## Activity
In the listing below, locate the lines that hold "electrónico" and copy them.

## Supplied data

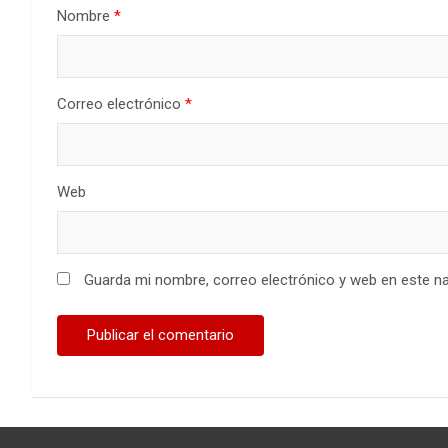
Nombre
*
Correo electrónico
*
Web
Guarda mi nombre, correo electrónico y web en este n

## Your response
Correo electrónico
Guarda mi nombre, correo electrónico y web en este n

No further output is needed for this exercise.